I'm not sure that, by criticizing the concept of infinity and so forth, you're focusing on the heart of this article. The article is more sociological and analytical than metaphysical.
The point I'm driving at is that when theism is watered down to being equivalent to epistemic foundationalism, atheism becomes trivially impossible unless the atheist argues for antifoundationalism. God would be equivalent to the absolute core of reality the knowledge of which would end all further explanation. Antifoundationalism entails the endlessness of explanation (even if explanations end up being mere stories as a consequence, as in postmodernism).
I then show that the instrumental aspect of science is consistent with antifoundationalism, at the cost of making science diabolical or Luciferian, in terms of its technological impact on nature.
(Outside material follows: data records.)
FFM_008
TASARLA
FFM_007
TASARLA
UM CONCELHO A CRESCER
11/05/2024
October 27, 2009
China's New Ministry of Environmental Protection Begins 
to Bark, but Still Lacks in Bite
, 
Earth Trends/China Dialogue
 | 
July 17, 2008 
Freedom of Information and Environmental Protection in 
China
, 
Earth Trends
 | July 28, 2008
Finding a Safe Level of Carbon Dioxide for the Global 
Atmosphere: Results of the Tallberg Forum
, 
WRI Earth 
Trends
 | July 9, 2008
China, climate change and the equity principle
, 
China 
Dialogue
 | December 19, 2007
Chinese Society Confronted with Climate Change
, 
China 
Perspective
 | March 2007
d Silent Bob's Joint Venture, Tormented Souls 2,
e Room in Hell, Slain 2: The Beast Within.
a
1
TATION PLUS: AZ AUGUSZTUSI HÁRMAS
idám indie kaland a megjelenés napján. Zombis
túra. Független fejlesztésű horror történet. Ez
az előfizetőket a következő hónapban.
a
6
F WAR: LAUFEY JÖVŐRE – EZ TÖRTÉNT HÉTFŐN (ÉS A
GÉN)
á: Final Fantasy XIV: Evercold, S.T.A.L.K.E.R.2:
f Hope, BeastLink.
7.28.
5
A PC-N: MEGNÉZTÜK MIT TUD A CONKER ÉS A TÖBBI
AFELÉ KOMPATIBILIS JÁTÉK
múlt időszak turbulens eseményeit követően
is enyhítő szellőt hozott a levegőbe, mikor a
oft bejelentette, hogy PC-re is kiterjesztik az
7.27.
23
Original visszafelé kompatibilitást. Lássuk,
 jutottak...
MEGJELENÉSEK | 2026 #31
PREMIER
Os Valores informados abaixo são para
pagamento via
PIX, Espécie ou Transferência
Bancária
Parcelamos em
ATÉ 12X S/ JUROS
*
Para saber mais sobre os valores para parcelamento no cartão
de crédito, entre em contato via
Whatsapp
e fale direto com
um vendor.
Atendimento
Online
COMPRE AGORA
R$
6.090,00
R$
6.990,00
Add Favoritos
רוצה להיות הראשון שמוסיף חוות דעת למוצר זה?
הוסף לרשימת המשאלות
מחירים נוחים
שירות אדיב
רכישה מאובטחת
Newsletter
I then briefly go through some metaphysical possibilities to complement the endlessness of scientific explanation.
You want to say these absolute concepts (nothingness, eternity, pure being, etc) are meaningless or contrary to our experience anyway. I agree that they make for pseudo-explanations in so far as science provides the standard. But they may serve a social function in reminding us that our cognitive powers are limited. These absolute concepts would be like drapes we lay across that which is alien and beyond our ken. They're placeholders that imply something like cosmicism, mysterianism, or some type of mysticism.
The issue here is the old problem of the One and the Many. The more you focus on either of them, the harder it is to include and to make sense of the other. Monists, for example, have difficulty explaining change, just as cosmologists search for an explanation of the breaking of the initial "symmetry" before the Big Bang, or just as Gnostics tried to explain why the pleroma would have "fallen." (or how evil entered a world created by a benevolent all-powerful God).